What’s happening is that one career in each set of two parents continues pretty much untouched, while the other stalls and doesn’t recover. And, nearly always, it’s the woman’s career that is sacrificed.

Being a mum doesn’t change a woman’s work-related skills and experience, but it does devalue an hour of her work in the eyes of employers.

The chart below is from a study by economists at the Institute for Fiscal Studies (IFS), this time focused only on the UK. It shows what happens to women’s careers in more detail.

Many women, immediately after having a child, either give up their job or cut the number of hours they work – shown in the top two panels. This has an obvious and immediate effect on their earnings in the bottom right panel.

Gender gaps in paid work widen around childbirth. Source: Institute for Fiscal Studies

But the most pernicious trajectory in the chart is the least obvious one. It’s what happens to hourly wages. For women, childbirth marks the beginning of a gradual widening of the gap in how their time is valued by businesses.

This is something that women don’t choose; it’s driven by how employers see them. Being a mum doesn’t change a woman’s work-related skills and experience, but it does devalue an hour of her work in the eyes of employers.

The same pattern is happening in marketing. Although it’s not yet possible to cut data on marketing careers and pay by before versus after having kids, it is true that women’s pay starts to lag behind men when they get to the age of parenthood.

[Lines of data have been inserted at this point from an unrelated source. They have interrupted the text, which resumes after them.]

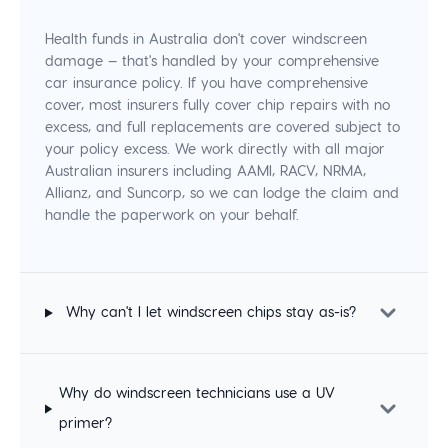
Health funds in Australia don't cover windscreen
damage — that's handled by your comprehensive
car insurance policy. If you have comprehensive
cover, most insurers fully cover chip repairs with no
excess, and full replacements are covered subject to
your policy excess. We work directly with all major
Australian insurers including AAMI, RACV, NRMA,
Allianz, and Suncorp, so we can lodge the claim and
handle the paperwork on your behalf.
Why can't I let windscreen chips stay as-is?
Why do windscreen technicians use a UV
primer?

Career & Salary Survey 2023
Source: Marketing Week

The chart above is from Marketing Week’s 2023 Career and Salary Survey. It shows that male marketers get paid more than women early at every stage of their careers. On average female marketers working full time are paid 16.5% less than men doing the same job.

Women don’t get worse at working when they have a baby, and they don’t need fixing

All of this raises another question – why is it that the value of an hour of women’s work takes a tumble when they have children?

On this, data and analysis by academics is able to rule out some things:

  • It isn’t to do with the physical tasks involved with giving birth. Women are mostly recovered by six to eight weeks after the birth, but the effects on a career last 10 years.
  • It isn’t because women are suddenly less competent than they were before having kids. To the contrary, psychologists find that being a parent is often beneficial to adults’ cognitive development.
  • It isn’t because women don’t believe in themselves enough to be leaders or are cursed with imposter syndrome. Psychologists now believe that everyone gets feelings of mild discomfort when stepping out of their comfort zone. It’s worse for higher achievers, but once environmental factors are taken into account, it happens to men just as much as women.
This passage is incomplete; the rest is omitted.